Eddie Quigley

Personal information
- Full name: Edward Quigley
- Date of birth: 13 July 1921
- Place of birth: Bury, England
- Date of death: 18 April 1997 (aged 75)
- Position: Centre forward

Senior career*
- Years: Team / Apps / (Gls)
- 1946–1947: Bury / 42 / (18)
- 1947–1949: Sheffield Wednesday / 74 / (50)
- 1949–1951: Preston North End / 52 / (17)
- 1951–1955: Blackburn Rovers / 159 / (92)
- Total:  / 327 / (177)

= Eddie Quigley =

English footballer and manager (1921–1997)

Edward Quigley (13 July 1921 – 18 April 1997) was an English football player and manager.

He was born in Bury, Lancashire, the son of Edward and Martha (née Rowley) Quigley.

A forward, he scored 179 goals from 337 appearances in the Football League playing as a forward for Bury, Sheffield Wednesday, Preston North End and Blackburn Rovers in the post World War II era. He was transferred from Sheffield Wednesday to Preston for a fee of £26,500, which was at the time a British transfer record.

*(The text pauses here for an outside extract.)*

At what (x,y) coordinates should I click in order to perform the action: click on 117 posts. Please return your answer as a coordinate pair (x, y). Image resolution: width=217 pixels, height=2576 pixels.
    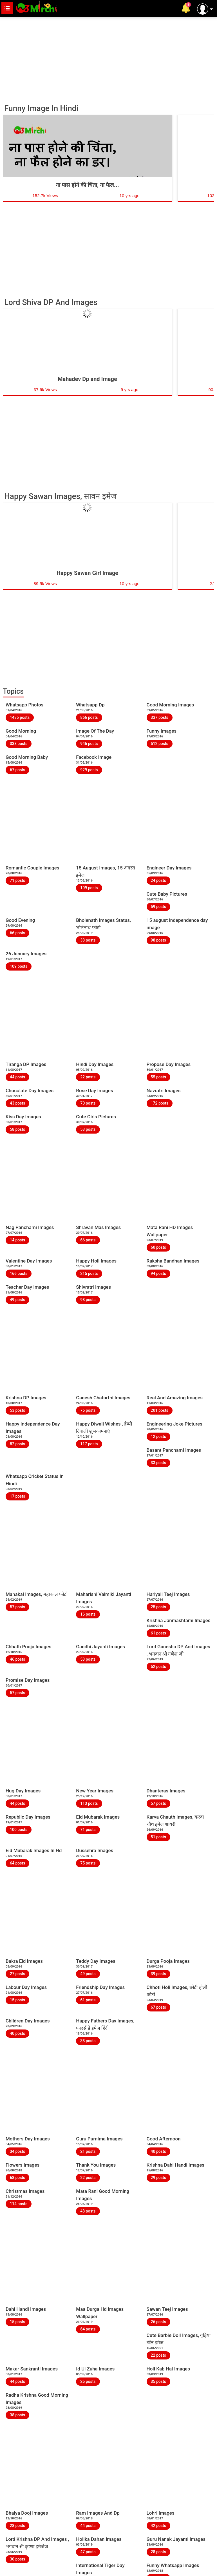
    Looking at the image, I should click on (89, 1444).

Quigley began his football career playing for Bury as a 16-year-old full back and he came to prominence in February 1947 when playing as a centre forward for the first time, against Millwall, he scored all their five goals in a 5–2 win. In October 1947 after netting 18 goals for Bury he was snapped up by Sheffield Wednesday for £12,000 and was their top scorer for the next two seasons. After his record breaking transfer to Preston, he struggled with injury and form, with only five goals in 20 games in his first season, nine in 20 in the next as Preston gained promotion to the first division and after 12 games in the top flight he lost his place in the team. In mid November 1951 he transferred to Blackburn Rovers for a fee of £20,000 where over four seasons he recaptured his prolific scoring form back in the Second Division.

He re-signed for Bury in 1956 where he made ten League appearances before retiring from League football at the end of the 1956–57 season. Later in life, he lamented that only at Bury did he play regularly as a centre forward, with the clubs who signed him usually deploying him as a right sided forward.

He joined Mossley as player-manager in the summer of 1957. Over the next six seasons he appeared 197 times for the club scoring 56 goals, before retiring from playing when he left the club in 1962, aged 41.

He then returned to Bury as a youth-team coach. In April 1967, after a brief spell as caretaker manager at Blackburn, Quigley was confirmed in the position on a permanent basis. In October 1970, he was replaced by Johnny Carey and became chief scout. He and Carey were both sacked on 7 June 1971. He later managed Stockport County.

He died in Blackpool in 1997 at the age of 75.